Purple Hairstreak (Neozephyrus quercus)
The Purple Hairstreak is a butterfly species frequently seen fluttering high up around oak trees during the sunny months of July and August. This small creatures are found in three different subspecies, viz. Neozephyrus quercus, Neozephyrus quercus longicaudatus, and Neozephyrus quercus iberica.
- Family: Lycaenidae
- Genus: Neozephyrus
- Scientific Name: Neozephyrus quercus
Description and Identification
The mature larva has a flat and broad leech-like shape with a beige yellow to tan orange coloration mixed with shades of brown. There is also a continuous white marking running through the center of the body along with a thin black line. The body is covered with very small and fine body hair.
The chrysalis is initially green and then turns orange-brown with dark brown spots on the back.

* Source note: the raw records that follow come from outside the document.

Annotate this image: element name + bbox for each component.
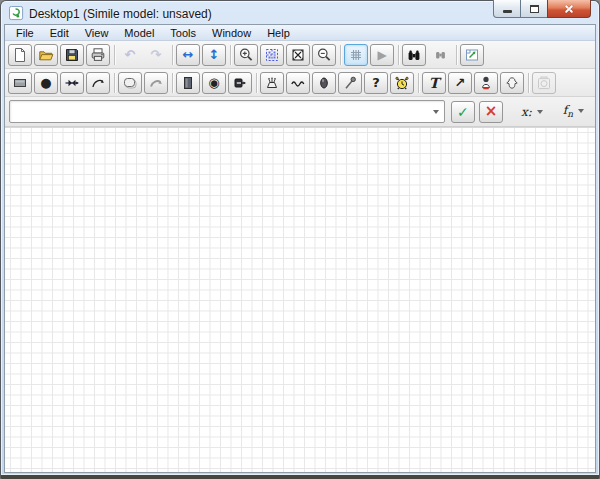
expand-vertical-button[interactable]: ↕ [202,44,226,66]
text-tool-button[interactable]: T [422,72,446,94]
fit-window-icon [290,47,306,63]
minimize-button[interactable] [493,0,521,18]
pixel-grid-icon [264,47,280,63]
tools-toolbar: ● [5,69,595,97]
grid-icon [348,47,364,63]
variable-tool-button[interactable]: ● [34,72,58,94]
flow-valve-icon [64,75,80,91]
multiple-instance-tool-button[interactable] [176,72,200,94]
binoculars-small-icon [434,48,447,61]
query-tool-button[interactable]: ? [364,72,388,94]
dummy-tool-button[interactable] [500,72,524,94]
immigration-tool-button[interactable] [286,72,310,94]
open-button[interactable] [34,44,58,66]
new-model-button[interactable] [8,44,32,66]
functions-label: fn [563,104,573,119]
chevron-down-icon [537,110,543,114]
pin-icon [342,75,358,91]
maximize-button[interactable] [520,0,548,18]
injection-tool-button[interactable] [338,72,362,94]
undo-button[interactable]: ↶ [118,44,142,66]
new-document-icon [12,47,28,63]
influence-tool-button[interactable] [86,72,110,94]
submodel-tool-button[interactable] [118,72,142,94]
equation-combobox[interactable] [9,100,445,123]
alarm-clock-icon [394,75,410,91]
channel-tool-button[interactable] [228,72,252,94]
zoom-in-icon [238,47,254,63]
find-button[interactable] [402,44,426,66]
menu-help[interactable]: Help [259,26,298,40]
title-bar: Desktop1 (Simile model: unsaved) [4,1,596,24]
app-window: Desktop1 (Simile model: unsaved) File Ed… [0,0,600,479]
confirm-equation-button[interactable]: ✓ [451,101,475,123]
cancel-equation-button[interactable]: × [479,101,503,123]
zoom-in-button[interactable] [234,44,258,66]
window-controls [494,0,591,18]
checkmark-icon: ✓ [457,105,469,119]
zoom-normal-button[interactable] [260,44,284,66]
creation-tool-button[interactable] [260,72,284,94]
toolbar-separator [172,45,173,65]
print-button[interactable] [86,44,110,66]
functions-menu-button[interactable]: fn [557,101,590,122]
grid-toggle-button[interactable] [344,44,368,66]
toolbar-separator [456,45,457,65]
print-icon [90,47,106,63]
save-button[interactable] [60,44,84,66]
find-again-button[interactable] [428,44,452,66]
ghost-outline-icon [504,75,520,91]
snapshot-tool-button[interactable] [532,72,556,94]
population-tool-button[interactable] [312,72,336,94]
close-icon [563,3,575,15]
alarm-tool-button[interactable] [390,72,414,94]
zoom-out-button[interactable] [312,44,336,66]
ringed-circle-icon: ◉ [208,76,219,89]
condition-tool-button[interactable]: ◉ [202,72,226,94]
zoom-fit-button[interactable] [286,44,310,66]
question-mark-icon: ? [372,76,380,89]
equation-input[interactable] [10,103,429,120]
toolbar-separator [256,73,257,93]
relation-arrow-tool-button[interactable] [144,72,168,94]
client-area: File Edit View Model Tools Window Help [4,24,596,473]
redo-icon: ↷ [151,48,162,61]
expand-horizontal-button[interactable]: ↔ [176,44,200,66]
main-toolbar: ↶ ↷ ↔ ↕ [5,41,595,69]
play-icon: ▶ [377,49,386,61]
menu-tools[interactable]: Tools [162,26,204,40]
chevron-down-icon [433,110,439,114]
equation-bar: ✓ × x: fn [5,97,595,127]
menu-window[interactable]: Window [204,26,259,40]
toolbar-separator [340,45,341,65]
submodel-icon [122,75,138,91]
run-button[interactable]: ▶ [370,44,394,66]
variables-label: x: [521,106,532,118]
menu-model[interactable]: Model [116,26,162,40]
combo-dropdown-button[interactable] [429,101,444,122]
ghost-tool-button[interactable] [474,72,498,94]
pointer-tool-button[interactable]: ↗ [448,72,472,94]
export-image-button[interactable] [460,44,484,66]
menu-view[interactable]: View [77,26,117,40]
relation-arrow-icon [148,75,164,91]
close-button[interactable] [547,0,591,18]
compartment-tool-button[interactable] [8,72,32,94]
toolbar-separator [528,73,529,93]
save-floppy-icon [64,47,80,63]
menu-edit[interactable]: Edit [42,26,77,40]
redo-button[interactable]: ↷ [144,44,168,66]
model-canvas[interactable] [5,127,595,472]
square-arrow-icon [232,75,248,91]
menu-file[interactable]: File [8,26,42,40]
maximize-icon [530,5,539,13]
person-icon [478,75,494,91]
vertical-block-icon [180,75,196,91]
horizontal-arrows-icon: ↔ [183,48,194,61]
variables-menu-button[interactable]: x: [515,103,549,121]
window-title: Desktop1 (Simile model: unsaved) [29,7,212,21]
zoom-out-icon [316,47,332,63]
flow-tool-button[interactable] [60,72,84,94]
toolbar-separator [398,45,399,65]
minimize-icon [503,10,512,13]
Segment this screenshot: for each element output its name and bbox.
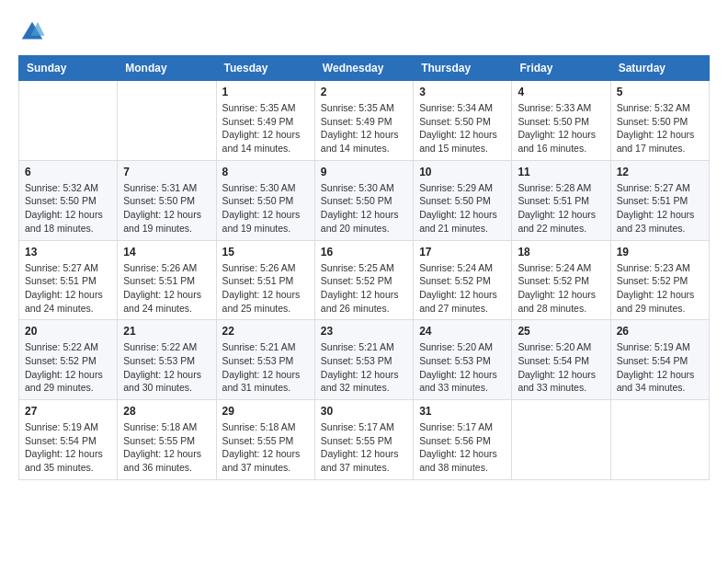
day-number: 25 <box>518 325 604 338</box>
calendar-week-row: 27Sunrise: 5:19 AMSunset: 5:54 PMDayligh… <box>19 400 710 480</box>
day-number: 3 <box>419 86 506 98</box>
day-number: 8 <box>222 166 309 178</box>
calendar-header-row: SundayMondayTuesdayWednesdayThursdayFrid… <box>19 56 710 81</box>
calendar-cell: 29Sunrise: 5:18 AMSunset: 5:55 PMDayligh… <box>216 400 314 480</box>
calendar-cell: 19Sunrise: 5:23 AMSunset: 5:52 PMDayligh… <box>610 240 709 320</box>
calendar-cell <box>610 400 709 480</box>
calendar-table: SundayMondayTuesdayWednesdayThursdayFrid… <box>18 55 710 480</box>
day-of-week-header: Tuesday <box>216 56 314 81</box>
day-info: Sunrise: 5:18 AMSunset: 5:55 PMDaylight:… <box>123 420 210 475</box>
day-number: 31 <box>419 405 506 418</box>
calendar-cell: 21Sunrise: 5:22 AMSunset: 5:53 PMDayligh… <box>118 320 216 400</box>
day-of-week-header: Wednesday <box>314 56 413 81</box>
calendar-cell: 12Sunrise: 5:27 AMSunset: 5:51 PMDayligh… <box>610 160 709 240</box>
day-info: Sunrise: 5:31 AMSunset: 5:50 PMDaylight:… <box>123 181 210 236</box>
day-info: Sunrise: 5:33 AMSunset: 5:50 PMDaylight:… <box>518 101 604 155</box>
day-info: Sunrise: 5:26 AMSunset: 5:51 PMDaylight:… <box>222 261 309 316</box>
calendar-cell <box>118 81 216 161</box>
calendar-cell: 24Sunrise: 5:20 AMSunset: 5:53 PMDayligh… <box>414 320 512 400</box>
day-number: 4 <box>518 86 604 98</box>
calendar-cell: 15Sunrise: 5:26 AMSunset: 5:51 PMDayligh… <box>216 240 314 320</box>
day-info: Sunrise: 5:17 AMSunset: 5:55 PMDaylight:… <box>321 420 407 475</box>
calendar-cell: 3Sunrise: 5:34 AMSunset: 5:50 PMDaylight… <box>414 81 512 161</box>
calendar-cell: 1Sunrise: 5:35 AMSunset: 5:49 PMDaylight… <box>216 81 314 161</box>
day-info: Sunrise: 5:22 AMSunset: 5:53 PMDaylight:… <box>123 340 210 395</box>
calendar-cell: 2Sunrise: 5:35 AMSunset: 5:49 PMDaylight… <box>314 81 413 161</box>
day-of-week-header: Monday <box>118 56 216 81</box>
calendar-cell: 17Sunrise: 5:24 AMSunset: 5:52 PMDayligh… <box>414 240 512 320</box>
calendar-cell: 5Sunrise: 5:32 AMSunset: 5:50 PMDaylight… <box>610 81 709 161</box>
day-number: 6 <box>25 166 111 178</box>
calendar-cell: 30Sunrise: 5:17 AMSunset: 5:55 PMDayligh… <box>314 400 413 480</box>
day-info: Sunrise: 5:29 AMSunset: 5:50 PMDaylight:… <box>419 181 506 236</box>
day-info: Sunrise: 5:28 AMSunset: 5:51 PMDaylight:… <box>518 181 604 236</box>
calendar-week-row: 20Sunrise: 5:22 AMSunset: 5:52 PMDayligh… <box>19 320 710 400</box>
day-info: Sunrise: 5:24 AMSunset: 5:52 PMDaylight:… <box>419 261 506 316</box>
day-info: Sunrise: 5:19 AMSunset: 5:54 PMDaylight:… <box>617 340 703 395</box>
day-info: Sunrise: 5:30 AMSunset: 5:50 PMDaylight:… <box>222 181 309 236</box>
calendar-cell: 6Sunrise: 5:32 AMSunset: 5:50 PMDaylight… <box>19 160 118 240</box>
day-of-week-header: Sunday <box>19 56 118 81</box>
day-number: 1 <box>222 86 309 98</box>
day-number: 17 <box>419 246 506 259</box>
day-number: 12 <box>617 166 703 178</box>
calendar-cell: 27Sunrise: 5:19 AMSunset: 5:54 PMDayligh… <box>19 400 118 480</box>
day-number: 19 <box>617 246 703 259</box>
day-info: Sunrise: 5:32 AMSunset: 5:50 PMDaylight:… <box>617 101 703 155</box>
calendar-week-row: 6Sunrise: 5:32 AMSunset: 5:50 PMDaylight… <box>19 160 710 240</box>
calendar-cell: 9Sunrise: 5:30 AMSunset: 5:50 PMDaylight… <box>314 160 413 240</box>
logo-icon <box>18 18 46 46</box>
day-number: 2 <box>321 86 407 98</box>
day-info: Sunrise: 5:25 AMSunset: 5:52 PMDaylight:… <box>321 261 407 316</box>
day-info: Sunrise: 5:35 AMSunset: 5:49 PMDaylight:… <box>222 101 309 155</box>
calendar-cell: 10Sunrise: 5:29 AMSunset: 5:50 PMDayligh… <box>414 160 512 240</box>
day-number: 28 <box>123 405 210 418</box>
day-number: 20 <box>25 325 111 338</box>
day-number: 15 <box>222 246 309 259</box>
logo <box>18 18 50 46</box>
day-info: Sunrise: 5:21 AMSunset: 5:53 PMDaylight:… <box>222 340 309 395</box>
day-number: 29 <box>222 405 309 418</box>
calendar-cell: 4Sunrise: 5:33 AMSunset: 5:50 PMDaylight… <box>512 81 610 161</box>
day-number: 14 <box>123 246 210 259</box>
day-number: 9 <box>321 166 407 178</box>
calendar-cell: 14Sunrise: 5:26 AMSunset: 5:51 PMDayligh… <box>118 240 216 320</box>
day-number: 22 <box>222 325 309 338</box>
day-number: 21 <box>123 325 210 338</box>
calendar-cell: 28Sunrise: 5:18 AMSunset: 5:55 PMDayligh… <box>118 400 216 480</box>
day-info: Sunrise: 5:27 AMSunset: 5:51 PMDaylight:… <box>25 261 111 316</box>
calendar-cell: 31Sunrise: 5:17 AMSunset: 5:56 PMDayligh… <box>414 400 512 480</box>
day-number: 24 <box>419 325 506 338</box>
day-info: Sunrise: 5:35 AMSunset: 5:49 PMDaylight:… <box>321 101 407 155</box>
calendar-cell: 18Sunrise: 5:24 AMSunset: 5:52 PMDayligh… <box>512 240 610 320</box>
day-info: Sunrise: 5:20 AMSunset: 5:53 PMDaylight:… <box>419 340 506 395</box>
day-info: Sunrise: 5:21 AMSunset: 5:53 PMDaylight:… <box>321 340 407 395</box>
day-info: Sunrise: 5:27 AMSunset: 5:51 PMDaylight:… <box>617 181 703 236</box>
day-info: Sunrise: 5:24 AMSunset: 5:52 PMDaylight:… <box>518 261 604 316</box>
calendar-cell: 20Sunrise: 5:22 AMSunset: 5:52 PMDayligh… <box>19 320 118 400</box>
calendar-cell: 25Sunrise: 5:20 AMSunset: 5:54 PMDayligh… <box>512 320 610 400</box>
day-info: Sunrise: 5:20 AMSunset: 5:54 PMDaylight:… <box>518 340 604 395</box>
day-number: 27 <box>25 405 111 418</box>
day-info: Sunrise: 5:18 AMSunset: 5:55 PMDaylight:… <box>222 420 309 475</box>
day-number: 18 <box>518 246 604 259</box>
day-number: 7 <box>123 166 210 178</box>
day-info: Sunrise: 5:26 AMSunset: 5:51 PMDaylight:… <box>123 261 210 316</box>
calendar-cell: 26Sunrise: 5:19 AMSunset: 5:54 PMDayligh… <box>610 320 709 400</box>
day-of-week-header: Thursday <box>414 56 512 81</box>
calendar-cell: 11Sunrise: 5:28 AMSunset: 5:51 PMDayligh… <box>512 160 610 240</box>
day-of-week-header: Friday <box>512 56 610 81</box>
day-number: 13 <box>25 246 111 259</box>
calendar-cell: 8Sunrise: 5:30 AMSunset: 5:50 PMDaylight… <box>216 160 314 240</box>
day-info: Sunrise: 5:19 AMSunset: 5:54 PMDaylight:… <box>25 420 111 475</box>
day-number: 5 <box>617 86 703 98</box>
calendar-week-row: 1Sunrise: 5:35 AMSunset: 5:49 PMDaylight… <box>19 81 710 161</box>
day-of-week-header: Saturday <box>610 56 709 81</box>
day-info: Sunrise: 5:30 AMSunset: 5:50 PMDaylight:… <box>321 181 407 236</box>
calendar-cell: 22Sunrise: 5:21 AMSunset: 5:53 PMDayligh… <box>216 320 314 400</box>
calendar-week-row: 13Sunrise: 5:27 AMSunset: 5:51 PMDayligh… <box>19 240 710 320</box>
day-number: 23 <box>321 325 407 338</box>
calendar-cell: 16Sunrise: 5:25 AMSunset: 5:52 PMDayligh… <box>314 240 413 320</box>
page-header <box>18 18 710 46</box>
day-info: Sunrise: 5:32 AMSunset: 5:50 PMDaylight:… <box>25 181 111 236</box>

They overwinter in its pupal stage and comes out in around spring or early summer.
Sexual Dimorphism: Faintly present
Color and Appearance: When the wings are open, the males of the species display a shiny purplish glow on the dorsal side, whereas the females show a pair of patches only on the forewings. When the wings are closed, the ventral side exhibit a faint grey hue with a streak in white, bordered in black that runs down the central part of both the wings. Additionally, each of the secondary wings bear a short tail-like protrusion, as also a pair of orange spots towards the base.
Average wingspan: 37 to 39 mm
Flight pattern: Active flight; most often seen fluttering high up from ground level
White in color with a spherical shape and coarse surface, laid one at a time
|Distribution||Scattered throughout much of Europe, northern parts of Africa, Anatolia, Caucasia, and Transcaucasia|
|Habitat||Mostly woods, hedgerows and parks|
|Lifespan of adults||Up to 10 days|
|Host plants||Trees belonging to the oak (Quercus) group|
|Adult diet||Mostly honeydew; females sometimes consume flower nectar while laying eggs|
Did You Know?
- This small butterfly is even more difficult to spot since it flies around the tops of oak trees even in the urban areas.